Hexarthrius aduncus (ヘクサルトリウス・アドゥンクス)。ヒメフタマタクワガタ、アドゥンクスフタマタクワガタの和名を持つ。
当サイトでは、アドゥンクスフタマタクワガタと表記する。
この種は、以下の二亜種と未記載亜種からなる。
Hexarthrius aduncus aduncus Jordan, 1894
Hexarthrius aduncus igarashiae Fujita, 2010
Hexarthrius aduncus ssp.
以降、それぞれについて略記する。
Hexarthrius aduncus aduncus Jordan, 1894
アドゥンクスフタマタクワガタ アドゥンクス亜種(名義タイプ亜種)。
1894年4月、イングランドのトリング博物館で学芸員を務めていたドイツの昆虫学者ハインリヒ・エルンスト・カール・ヨルダン博士(Dr. Heinrich Ernst Karl Jordan, 1861.12.7-1959.1.12)が Hexarthrius aduncus として記載した。
Novitates Zoologicae, Volume I - No. 2, 1894, "On some new Genera and Species of Coleoptera in the Tring Museum", p. 484, Plate XIII - Figure 1
タイプ標本は英領インド帝国のアッサム地方で採取。
「aduncus」はラテン語の第二変化形容詞で「鉤状の」の意。
2010年、イガラシ亜種の記載により名義タイプ亜種 Hexarthrius aduncus aduncus Jordan, 1894 となった。
バングラデシュ~ミャンマー(メガラヤ山脈~パトカイ山脈)に分布。
Hexarthrius aduncus igarashiae Fujita, 2010
アドゥンクスフタマタクワガタ イガラシ亜種。
2010年、むし社代表・日本鞘翅学会自然保護委員会委員藤田宏(Hiroshi Fujita, 1953- )がアドゥンクス種の亜種として記載した。
タイプ標本はミャンマーで採取。
ミャンマー北東部(ホントワン山脈)に分布。
Hexarthrius aduncus ssp.
アドゥンクスフタマタクワガタ 未記載亜種。
2013年9月、上海師範大学の黄灝(Huáng Hào)と天津新偉祥工業有限公司の陳常卿(Chén Cháng-Chīn)により、その存在が発表された(中国では中国人名のローマ字表記は姓を先とするものと決められている)。
Stag Beetles of China II, 2013
ジャムナ川上流域北方の山地に分布。
全体に均一な赤味がある。
日本では2002年9月13日に植物防疫所が輸入規制無と判定した。
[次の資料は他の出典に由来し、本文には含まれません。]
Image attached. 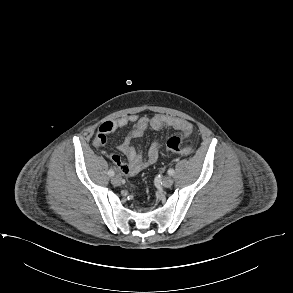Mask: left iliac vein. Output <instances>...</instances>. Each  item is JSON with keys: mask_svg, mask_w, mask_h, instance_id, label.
Listing matches in <instances>:
<instances>
[{"mask_svg": "<svg viewBox=\"0 0 293 293\" xmlns=\"http://www.w3.org/2000/svg\"><path fill=\"white\" fill-rule=\"evenodd\" d=\"M162 184H163L164 187L169 188L173 184V179L171 177H169V176H166V177L163 178Z\"/></svg>", "mask_w": 293, "mask_h": 293, "instance_id": "left-iliac-vein-1", "label": "left iliac vein"}]
</instances>
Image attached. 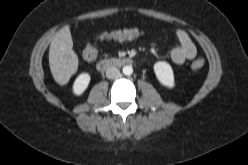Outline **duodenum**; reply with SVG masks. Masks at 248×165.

日本での生体輸入量等は次の通り。
アドゥンクス亜種:生体輸入量は僅かで、インドのマニプル州インパール地方、ミゾラム州サーチップ県産(2010年10月国内入荷)の赤色個体、ミャンマーのサガイン州産(2014年9月に3♀♀国内入荷)の黒色個体、インドのナガランド州ナガヒル産(2016年9月7日国内入荷)が流通。
イガラシ亜種:生体輸入量は僅かで、ミャンマーのカチン州産の黒色個体が流通。
未記載亜種:生体輸入量は僅かで、インドのアルナーチャル・プラデーシュ州東シアン県産(2013年8月に4♀♀国内入荷)、同州ロウアー・ディバン・バレー県産(2014年9月に1♂1♀国内入荷、2015年夏国内入荷)や中国のチベット自治区米林県産(2015年9月6日国内入荷)の個体が流通。